What to work on: Reproduce all of the data below without alteration; exclude every picture.

Data excerpts:
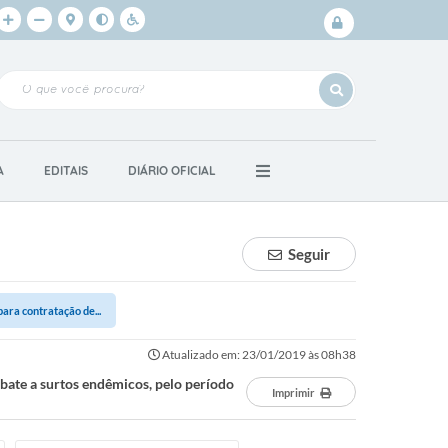
Login /
Cadastro
A
EDITAIS
DIÁRIO OFICIAL
Seguir
ra contratação de...
Atualizado em: 23/01/2019 às 08h38
te a surtos endêmicos, pelo período
Imprimir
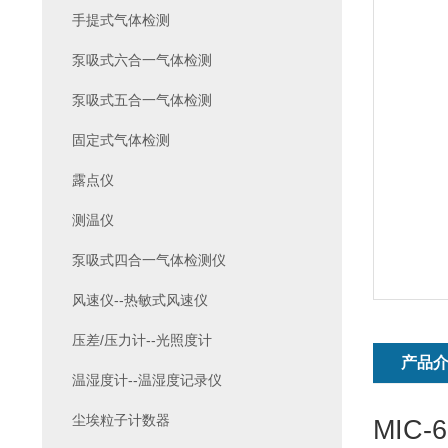
手提式气体检测
泵吸式六合一气体检测
泵吸式五合一气体检测
固定式气体检测
露点仪
测温仪
泵吸式四合一气体检测仪
风速仪--热敏式风速仪
压差/压力计--光照度计
产品
温湿度计--温湿度记录仪
尘埃粒子计数器
MIC-6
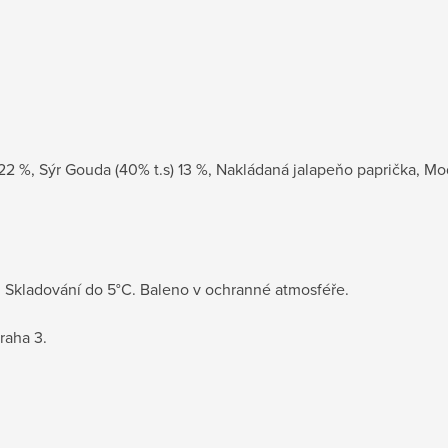
22 %, Sýr Gouda (40% t.s) 13 %, Nakládaná jalapeňo paprička, Mo
ů. Skladování do 5°C. Baleno v ochranné atmosféře.
raha 3.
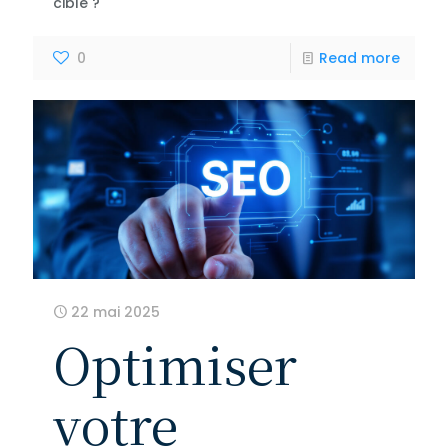
cible ?
0
Read more
22 mai 2025
Optimiser
votre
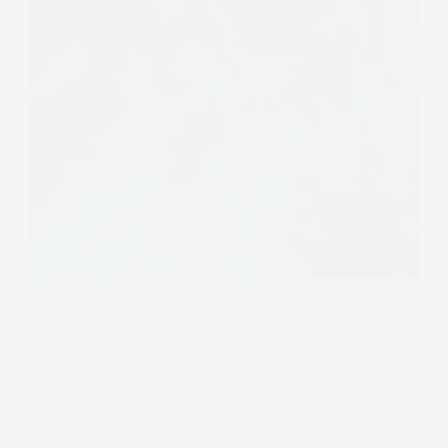
Jaka jest twoja seksualność? Krótkie ćwiczenie.
Czytam
Seks:
MONIKA RUTKE
3 MIN.
Kto
wchodzi
z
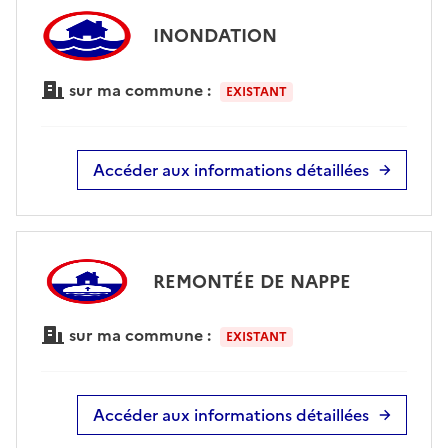
INONDATION
sur ma commune :
EXISTANT
Accéder aux informations détaillées
REMONTÉE DE NAPPE
sur ma commune :
EXISTANT
Accéder aux informations détaillées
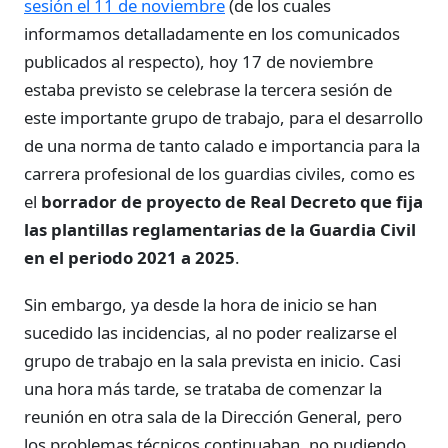
sesión el 11 de noviembre
(de los cuales
informamos detalladamente en los comunicados
publicados al respecto), hoy 17 de noviembre
estaba previsto se celebrase la tercera sesión de
este importante grupo de trabajo, para el desarrollo
de una norma de tanto calado e importancia para la
carrera profesional de los guardias civiles, como es
el
borrador de proyecto de Real Decreto que fija
las plantillas reglamentarias de la Guardia Civil
en el periodo 2021 a 2025
.
Sin embargo, ya desde la hora de inicio se han
sucedido las incidencias, al no poder realizarse el
grupo de trabajo en la sala prevista en inicio. Casi
una hora más tarde, se trataba de comenzar la
reunión en otra sala de la Dirección General, pero
los problemas técnicos continuaban, no pudiendo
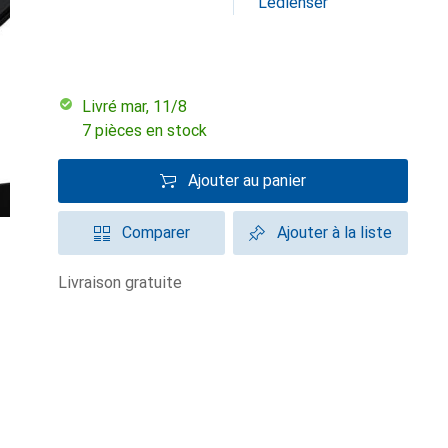
Ledlenser
Livré mar, 11/8
7 pièces en stock
Ajouter au panier
Comparer
Ajouter à la liste
livraison gratuite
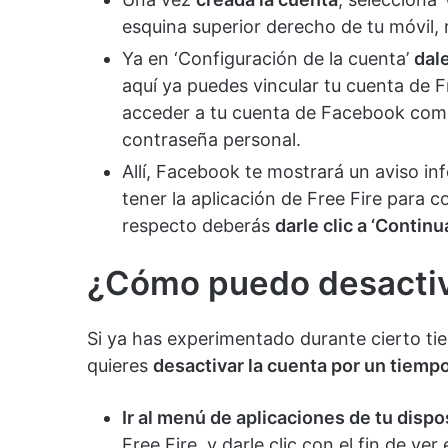
esquina superior derecho de tu móvil, 
Ya en ‘Configuración de la cuenta’
dale
aquí ya puedes vincular tu cuenta de F
acceder a tu cuenta de Facebook como
contraseña personal.
Allí, Facebook te mostrará un aviso i
tener la aplicación de Free Fire para 
respecto deberá
s
darle clic a ‘Contin
¿Cómo puedo desactiv
Si ya has experimentado durante cierto ti
quieres
desactivar la cuenta por un tiemp
Ir al menú de aplicaciones de tu dispo
Free Fire, y darle clic con el fin de ve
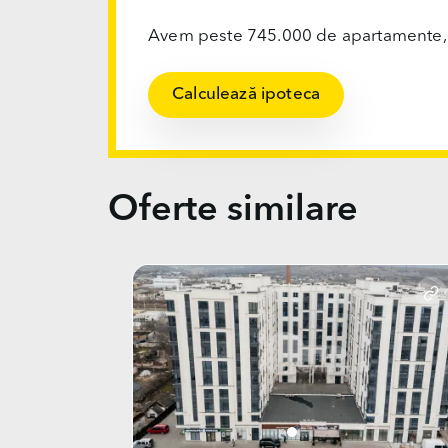
Avem peste 745.000 de apartamente, ofi
Calculează ipoteca
Oferte similare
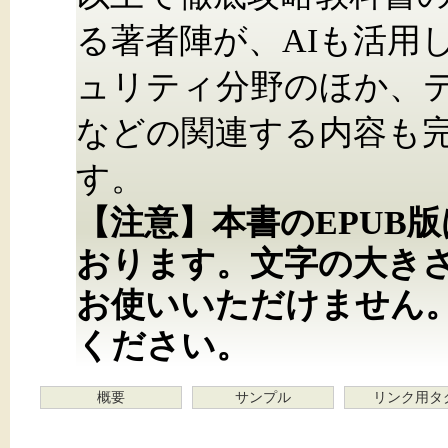
る著者陣が、AIも活用
ュリティ分野のほか、
などの関連する内容も完
す。
【注意】本書のEPUB
おります。文字の大き
お使いいただけません
ください。
概要
サンプル
リンク用タ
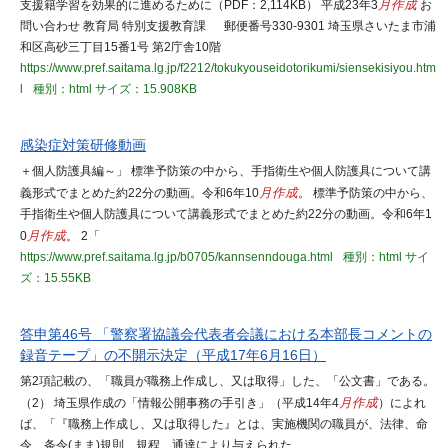
支援籍学習を効果的に進めるために（PDF：2,114KB） 平成23年3
月作成
お
問い合わせ 教育局 特別支援教育課 郵便番号330-9301 埼玉県さいたま市浦
和区高砂三丁目15番1号 第2庁舎10階
https://www.pref.saitama.lg.jp/f2212/tokukyouseidotorikumi/siensekisiyou.htm
l
種別：html
サイズ：15.908KB
感染症対策研修動画
＋個人防護具編～」 標準予防策の中から、手指衛生や個人防護具について講
義形式でまとめた約22分の動画。令和6年10
月作成
。 標準予防策の中から、
手指衛生や個人防護具について講義形式でまとめた約22分の動画。令和6年1
0
月作成
。 2「
https://www.pref.saitama.lg.jp/b0705/kannsenndouga.html
種別：html
サイ
ズ：15.55KB
答申第46号 「警察署協議会代表者会議における本部長コメントの
録音テープ」の不開示決定（平成17年6月16日）
第2項記載の、「職員が職務上作成し、又は取得」した、「公文書」である。
（2） 埼玉県作成の「情報公開事務の手引き」（平成14年4
月作成
）によれ
ば、「『職務上作成し、又は取得した』とは、実施機関の職員が、法律、命
令、条令(まま)規則、規程、通達により与えられた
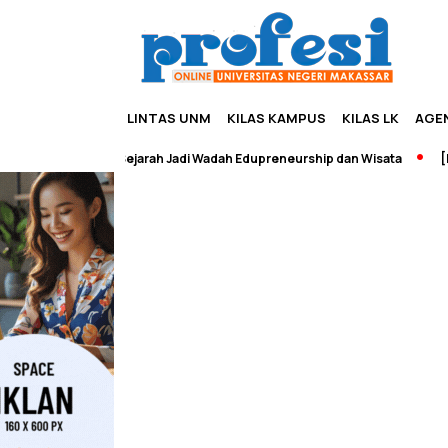
LINTAS UNM
KILAS KAMPUS
KILAS LK
AGE
Pameran Sejarah Jadi Wadah Edupreneurship dan Wisata
[Bre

Output for this exercise:
Login /
Cadastro
A
EDITAIS
DIÁRIO OFICIAL
Seguir
ra contratação de...
Atualizado em: 23/01/2019 às 08h38
te a surtos endêmicos, pelo período
Imprimir
手提式气体检测
泵吸式六合一气体检测
泵吸式五合一气体检测
固定式气体检测
露点仪
测温仪
泵吸式四合一气体检测仪
风速仪--热敏式风速仪
压差/压力计--光照度计
产品
温湿度计--温湿度记录仪
尘埃粒子计数器
MIC-6
22 %, Sýr Gouda (40% t.s) 13 %, Nakládaná jalapeňo paprička, Mo
ů. Skladování do 5°C. Baleno v ochranné atmosféře.
raha 3.
cible ?
0
Read more
22 mai 2025
Optimiser
votre
Jaka jest twoja seksualność? Krótkie ćwiczenie.
Czytam
Seks:
MONIKA RUTKE
3 MIN.
Kto
wchodzi
z
INONDATION
sur ma commune :
EXISTANT
Accéder aux informations détaillées
REMONTÉE DE NAPPE
sur ma commune :
EXISTANT
Accéder aux informations détaillées
sesión el 11 de noviembre
(de los cuales
informamos detalladamente en los comunicados
publicados al respecto), hoy 17 de noviembre
estaba previsto se celebrase la tercera sesión de
este importante grupo de trabajo, para el desarrollo
de una norma de tanto calado e importancia para la
carrera profesional de los guardias civiles, como es
el
borrador de proyecto de Real Decreto que fija
las plantillas reglamentarias de la Guardia Civil
en el periodo 2021 a 2025
.
Sin embargo, ya desde la hora de inicio se han
sucedido las incidencias, al no poder realizarse el
grupo de trabajo en la sala prevista en inicio. Casi
una hora más tarde, se trataba de comenzar la
reunión en otra sala de la Dirección General, pero
los problemas técnicos continuaban, no pudiendo
Ledlenser
Livré mar, 11/8
7 pièces en stock
Ajouter au panier
Comparer
Ajouter à la liste
livraison gratuite
esquina superior derecho de tu móvil, 
Ya en ‘Configuración de la cuenta’
dale
aquí ya puedes vincular tu cuenta de F
acceder a tu cuenta de Facebook como
contraseña personal.
Allí, Facebook te mostrará un aviso i
tener la aplicación de Free Fire para 
respecto deberá
s
darle clic a ‘Contin
¿Cómo puedo desactiv
Si ya has experimentado durante cierto ti
quieres
desactivar la cuenta por un tiemp
Ir al menú de aplicaciones de tu dispo
Free Fire, y darle clic con el fin de ve
Avem peste 745.000 de apartamente, ofi
Calculează ipoteca
Oferte similare
る著者陣が、AIも活用
ュリティ分野のほか、
などの関連する内容も完
す。
【注意】本書のEPUB
おります。文字の大き
お使いいただけません
ください。
概要
サンプル
リンク用タ
支援籍学習を効果的に進めるために（PDF：2,114KB） 平成23年3
月作成
お
問い合わせ 教育局 特別支援教育課 郵便番号330-9301 埼玉県さいたま市浦
和区高砂三丁目15番1号 第2庁舎10階
https://www.pref.saitama.lg.jp/f2212/tokukyouseidotorikumi/siensekisiyou.htm
l
種別：html
サイズ：15.908KB
感染症対策研修動画
＋個人防護具編～」 標準予防策の中から、手指衛生や個人防護具について講
義形式でまとめた約22分の動画。令和6年10
月作成
。 標準予防策の中から、
手指衛生や個人防護具について講義形式でまとめた約22分の動画。令和6年1
0
月作成
。 2「
https://www.pref.saitama.lg.jp/b0705/kannsenndouga.html
種別：html
サイ
ズ：15.55KB
答申第46号 「警察署協議会代表者会議における本部長コメントの
録音テープ」の不開示決定（平成17年6月16日）
第2項記載の、「職員が職務上作成し、又は取得」した、「公文書」である。
（2） 埼玉県作成の「情報公開事務の手引き」（平成14年4
月作成
）によれ
ば、「『職務上作成し、又は取得した』とは、実施機関の職員が、法律、命
令、条令(まま)規則、規程、通達により与えられた
LINTAS UNM
KILAS KAMPUS
KILAS LK
AGE
Pameran Sejarah Jadi Wadah Edupreneurship dan Wisata
[Bre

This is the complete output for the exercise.